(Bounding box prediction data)
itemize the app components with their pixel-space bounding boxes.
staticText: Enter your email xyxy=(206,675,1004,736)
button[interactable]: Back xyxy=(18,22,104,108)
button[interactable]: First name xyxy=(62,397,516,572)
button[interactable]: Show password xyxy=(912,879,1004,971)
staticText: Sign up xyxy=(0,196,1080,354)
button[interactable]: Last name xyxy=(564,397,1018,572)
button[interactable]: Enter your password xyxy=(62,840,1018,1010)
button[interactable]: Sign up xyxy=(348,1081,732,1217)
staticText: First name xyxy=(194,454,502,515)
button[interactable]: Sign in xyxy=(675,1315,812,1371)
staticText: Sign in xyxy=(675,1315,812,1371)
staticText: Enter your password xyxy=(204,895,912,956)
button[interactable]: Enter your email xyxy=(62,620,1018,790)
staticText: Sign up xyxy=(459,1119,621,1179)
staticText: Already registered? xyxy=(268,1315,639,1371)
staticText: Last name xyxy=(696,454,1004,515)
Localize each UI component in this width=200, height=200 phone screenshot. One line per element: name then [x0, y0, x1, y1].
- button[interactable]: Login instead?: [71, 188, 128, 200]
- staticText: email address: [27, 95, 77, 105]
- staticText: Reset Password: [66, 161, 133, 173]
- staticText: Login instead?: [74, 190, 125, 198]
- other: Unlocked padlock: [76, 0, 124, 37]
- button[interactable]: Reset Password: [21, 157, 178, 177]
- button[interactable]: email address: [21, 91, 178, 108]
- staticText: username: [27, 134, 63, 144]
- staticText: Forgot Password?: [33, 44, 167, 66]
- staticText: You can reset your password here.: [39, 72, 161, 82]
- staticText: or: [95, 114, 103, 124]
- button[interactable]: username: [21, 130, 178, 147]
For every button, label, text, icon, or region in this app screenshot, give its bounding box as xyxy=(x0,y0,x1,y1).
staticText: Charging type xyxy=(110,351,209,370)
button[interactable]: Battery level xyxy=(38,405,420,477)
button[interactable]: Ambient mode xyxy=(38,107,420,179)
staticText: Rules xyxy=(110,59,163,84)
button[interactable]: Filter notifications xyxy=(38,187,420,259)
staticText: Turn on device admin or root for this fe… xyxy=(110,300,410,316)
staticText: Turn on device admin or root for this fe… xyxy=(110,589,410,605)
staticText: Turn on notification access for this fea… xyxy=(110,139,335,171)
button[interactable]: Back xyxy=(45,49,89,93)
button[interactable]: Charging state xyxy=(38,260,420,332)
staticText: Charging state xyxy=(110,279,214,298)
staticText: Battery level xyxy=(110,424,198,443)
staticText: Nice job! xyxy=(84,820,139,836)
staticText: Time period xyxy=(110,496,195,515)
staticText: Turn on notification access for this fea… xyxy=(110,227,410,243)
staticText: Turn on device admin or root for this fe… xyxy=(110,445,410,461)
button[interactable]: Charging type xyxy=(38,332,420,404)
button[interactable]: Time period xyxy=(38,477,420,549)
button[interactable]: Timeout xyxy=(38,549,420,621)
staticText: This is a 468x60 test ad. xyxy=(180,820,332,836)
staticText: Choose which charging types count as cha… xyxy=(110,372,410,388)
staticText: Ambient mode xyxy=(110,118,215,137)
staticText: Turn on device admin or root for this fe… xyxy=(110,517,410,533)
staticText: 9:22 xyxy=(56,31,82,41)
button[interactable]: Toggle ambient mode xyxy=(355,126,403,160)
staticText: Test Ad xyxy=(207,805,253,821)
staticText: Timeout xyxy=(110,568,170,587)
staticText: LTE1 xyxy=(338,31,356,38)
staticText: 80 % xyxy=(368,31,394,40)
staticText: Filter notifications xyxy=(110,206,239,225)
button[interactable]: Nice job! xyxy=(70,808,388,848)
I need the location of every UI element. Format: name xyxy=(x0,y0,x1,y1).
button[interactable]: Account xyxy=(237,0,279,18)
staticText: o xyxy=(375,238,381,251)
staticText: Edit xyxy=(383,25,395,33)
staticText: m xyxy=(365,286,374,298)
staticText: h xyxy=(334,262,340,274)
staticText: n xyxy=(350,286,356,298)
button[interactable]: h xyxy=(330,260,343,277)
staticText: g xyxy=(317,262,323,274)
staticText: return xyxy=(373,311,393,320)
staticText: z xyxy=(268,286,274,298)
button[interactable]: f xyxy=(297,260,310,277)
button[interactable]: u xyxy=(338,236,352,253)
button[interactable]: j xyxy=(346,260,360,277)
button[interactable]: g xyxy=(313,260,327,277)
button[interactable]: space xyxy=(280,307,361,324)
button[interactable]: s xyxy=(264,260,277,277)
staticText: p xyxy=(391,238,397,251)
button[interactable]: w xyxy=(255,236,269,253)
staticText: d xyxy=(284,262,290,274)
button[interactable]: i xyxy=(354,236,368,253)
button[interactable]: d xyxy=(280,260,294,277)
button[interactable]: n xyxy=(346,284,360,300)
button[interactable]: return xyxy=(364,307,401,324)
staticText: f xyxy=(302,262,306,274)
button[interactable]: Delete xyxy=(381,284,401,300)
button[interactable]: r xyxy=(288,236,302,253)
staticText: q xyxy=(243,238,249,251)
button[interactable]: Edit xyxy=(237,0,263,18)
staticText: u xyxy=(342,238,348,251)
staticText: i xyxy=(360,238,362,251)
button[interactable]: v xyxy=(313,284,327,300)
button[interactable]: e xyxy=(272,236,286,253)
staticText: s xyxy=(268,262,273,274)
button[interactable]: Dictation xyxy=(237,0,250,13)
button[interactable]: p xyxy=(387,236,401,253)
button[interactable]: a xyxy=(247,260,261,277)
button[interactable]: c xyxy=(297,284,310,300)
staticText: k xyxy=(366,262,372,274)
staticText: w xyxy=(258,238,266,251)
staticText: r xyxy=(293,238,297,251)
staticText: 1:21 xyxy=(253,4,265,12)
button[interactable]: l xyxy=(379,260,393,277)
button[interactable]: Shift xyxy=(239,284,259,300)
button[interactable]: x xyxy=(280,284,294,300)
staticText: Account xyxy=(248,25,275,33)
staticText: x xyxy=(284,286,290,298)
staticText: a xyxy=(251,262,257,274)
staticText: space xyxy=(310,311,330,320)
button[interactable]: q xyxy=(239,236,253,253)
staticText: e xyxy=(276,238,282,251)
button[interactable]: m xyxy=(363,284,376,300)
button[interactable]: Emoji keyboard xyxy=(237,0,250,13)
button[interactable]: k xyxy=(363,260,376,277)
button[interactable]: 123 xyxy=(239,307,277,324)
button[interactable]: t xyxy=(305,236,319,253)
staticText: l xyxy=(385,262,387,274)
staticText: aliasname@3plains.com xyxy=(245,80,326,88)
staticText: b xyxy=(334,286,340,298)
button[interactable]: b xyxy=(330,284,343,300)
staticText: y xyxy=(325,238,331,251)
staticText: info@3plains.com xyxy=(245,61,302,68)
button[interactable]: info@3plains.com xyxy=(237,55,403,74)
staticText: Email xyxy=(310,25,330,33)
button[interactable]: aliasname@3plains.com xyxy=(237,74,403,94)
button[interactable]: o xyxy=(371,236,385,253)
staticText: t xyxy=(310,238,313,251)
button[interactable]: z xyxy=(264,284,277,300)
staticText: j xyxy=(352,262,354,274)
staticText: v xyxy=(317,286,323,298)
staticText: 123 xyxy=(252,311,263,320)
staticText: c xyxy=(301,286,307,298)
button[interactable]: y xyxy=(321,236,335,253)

**Your assignment:** Every record here must be output exactly, word for word.

**Output for this task:**
itemize the app components with their pixel-space bounding boxes.
staticText: Enter your email xyxy=(206,675,1004,736)
button[interactable]: Back xyxy=(18,22,104,108)
button[interactable]: First name xyxy=(62,397,516,572)
button[interactable]: Show password xyxy=(912,879,1004,971)
staticText: Sign up xyxy=(0,196,1080,354)
button[interactable]: Last name xyxy=(564,397,1018,572)
button[interactable]: Enter your password xyxy=(62,840,1018,1010)
button[interactable]: Sign up xyxy=(348,1081,732,1217)
staticText: First name xyxy=(194,454,502,515)
button[interactable]: Sign in xyxy=(675,1315,812,1371)
staticText: Sign in xyxy=(675,1315,812,1371)
staticText: Enter your password xyxy=(204,895,912,956)
button[interactable]: Enter your email xyxy=(62,620,1018,790)
staticText: Sign up xyxy=(459,1119,621,1179)
staticText: Already registered? xyxy=(268,1315,639,1371)
staticText: Last name xyxy=(696,454,1004,515)
Localize each UI component in this width=200, height=200 phone screenshot. One line per element: name then [x0, y0, x1, y1].
- button[interactable]: Login instead?: [71, 188, 128, 200]
- staticText: email address: [27, 95, 77, 105]
- staticText: Reset Password: [66, 161, 133, 173]
- staticText: Login instead?: [74, 190, 125, 198]
- other: Unlocked padlock: [76, 0, 124, 37]
- button[interactable]: Reset Password: [21, 157, 178, 177]
- button[interactable]: email address: [21, 91, 178, 108]
- staticText: username: [27, 134, 63, 144]
- staticText: Forgot Password?: [33, 44, 167, 66]
- staticText: You can reset your password here.: [39, 72, 161, 82]
- staticText: or: [95, 114, 103, 124]
- button[interactable]: username: [21, 130, 178, 147]
For every button, label, text, icon, or region in this app screenshot, give its bounding box as xyxy=(x0,y0,x1,y1).
staticText: Charging type xyxy=(110,351,209,370)
button[interactable]: Battery level xyxy=(38,405,420,477)
button[interactable]: Ambient mode xyxy=(38,107,420,179)
staticText: Rules xyxy=(110,59,163,84)
button[interactable]: Filter notifications xyxy=(38,187,420,259)
staticText: Turn on device admin or root for this fe… xyxy=(110,300,410,316)
staticText: Turn on device admin or root for this fe… xyxy=(110,589,410,605)
staticText: Turn on notification access for this fea… xyxy=(110,139,335,171)
button[interactable]: Back xyxy=(45,49,89,93)
button[interactable]: Charging state xyxy=(38,260,420,332)
staticText: Charging state xyxy=(110,279,214,298)
staticText: Battery level xyxy=(110,424,198,443)
staticText: Nice job! xyxy=(84,820,139,836)
staticText: Time period xyxy=(110,496,195,515)
staticText: Turn on notification access for this fea… xyxy=(110,227,410,243)
staticText: Turn on device admin or root for this fe… xyxy=(110,445,410,461)
button[interactable]: Charging type xyxy=(38,332,420,404)
button[interactable]: Time period xyxy=(38,477,420,549)
button[interactable]: Timeout xyxy=(38,549,420,621)
staticText: This is a 468x60 test ad. xyxy=(180,820,332,836)
staticText: Choose which charging types count as cha… xyxy=(110,372,410,388)
staticText: Ambient mode xyxy=(110,118,215,137)
staticText: Turn on device admin or root for this fe… xyxy=(110,517,410,533)
staticText: 9:22 xyxy=(56,31,82,41)
button[interactable]: Toggle ambient mode xyxy=(355,126,403,160)
staticText: Test Ad xyxy=(207,805,253,821)
staticText: Timeout xyxy=(110,568,170,587)
staticText: LTE1 xyxy=(338,31,356,38)
staticText: 80 % xyxy=(368,31,394,40)
staticText: Filter notifications xyxy=(110,206,239,225)
button[interactable]: Nice job! xyxy=(70,808,388,848)
I need the location of every UI element. Format: name xyxy=(x0,y0,x1,y1).
button[interactable]: Account xyxy=(237,0,279,18)
staticText: o xyxy=(375,238,381,251)
staticText: Edit xyxy=(383,25,395,33)
staticText: m xyxy=(365,286,374,298)
staticText: h xyxy=(334,262,340,274)
staticText: n xyxy=(350,286,356,298)
button[interactable]: h xyxy=(330,260,343,277)
staticText: g xyxy=(317,262,323,274)
staticText: return xyxy=(373,311,393,320)
staticText: z xyxy=(268,286,274,298)
button[interactable]: f xyxy=(297,260,310,277)
button[interactable]: u xyxy=(338,236,352,253)
button[interactable]: j xyxy=(346,260,360,277)
button[interactable]: g xyxy=(313,260,327,277)
button[interactable]: space xyxy=(280,307,361,324)
button[interactable]: s xyxy=(264,260,277,277)
staticText: p xyxy=(391,238,397,251)
button[interactable]: w xyxy=(255,236,269,253)
staticText: d xyxy=(284,262,290,274)
button[interactable]: i xyxy=(354,236,368,253)
button[interactable]: d xyxy=(280,260,294,277)
button[interactable]: n xyxy=(346,284,360,300)
button[interactable]: return xyxy=(364,307,401,324)
staticText: f xyxy=(302,262,306,274)
button[interactable]: Delete xyxy=(381,284,401,300)
button[interactable]: r xyxy=(288,236,302,253)
staticText: q xyxy=(243,238,249,251)
button[interactable]: Edit xyxy=(237,0,263,18)
staticText: u xyxy=(342,238,348,251)
staticText: i xyxy=(360,238,362,251)
button[interactable]: v xyxy=(313,284,327,300)
button[interactable]: e xyxy=(272,236,286,253)
staticText: s xyxy=(268,262,273,274)
button[interactable]: Dictation xyxy=(237,0,250,13)
button[interactable]: p xyxy=(387,236,401,253)
button[interactable]: a xyxy=(247,260,261,277)
button[interactable]: c xyxy=(297,284,310,300)
staticText: k xyxy=(366,262,372,274)
staticText: w xyxy=(258,238,266,251)
staticText: r xyxy=(293,238,297,251)
staticText: 1:21 xyxy=(253,4,265,12)
button[interactable]: l xyxy=(379,260,393,277)
button[interactable]: Shift xyxy=(239,284,259,300)
button[interactable]: x xyxy=(280,284,294,300)
staticText: Account xyxy=(248,25,275,33)
staticText: x xyxy=(284,286,290,298)
staticText: a xyxy=(251,262,257,274)
staticText: space xyxy=(310,311,330,320)
button[interactable]: q xyxy=(239,236,253,253)
staticText: e xyxy=(276,238,282,251)
button[interactable]: m xyxy=(363,284,376,300)
button[interactable]: Emoji keyboard xyxy=(237,0,250,13)
button[interactable]: k xyxy=(363,260,376,277)
button[interactable]: 123 xyxy=(239,307,277,324)
button[interactable]: t xyxy=(305,236,319,253)
staticText: l xyxy=(385,262,387,274)
staticText: aliasname@3plains.com xyxy=(245,80,326,88)
staticText: b xyxy=(334,286,340,298)
button[interactable]: b xyxy=(330,284,343,300)
staticText: y xyxy=(325,238,331,251)
staticText: info@3plains.com xyxy=(245,61,302,68)
button[interactable]: info@3plains.com xyxy=(237,55,403,74)
staticText: Email xyxy=(310,25,330,33)
button[interactable]: aliasname@3plains.com xyxy=(237,74,403,94)
button[interactable]: o xyxy=(371,236,385,253)
staticText: t xyxy=(310,238,313,251)
button[interactable]: z xyxy=(264,284,277,300)
staticText: j xyxy=(352,262,354,274)
staticText: v xyxy=(317,286,323,298)
staticText: 123 xyxy=(252,311,263,320)
staticText: c xyxy=(301,286,307,298)
button[interactable]: y xyxy=(321,236,335,253)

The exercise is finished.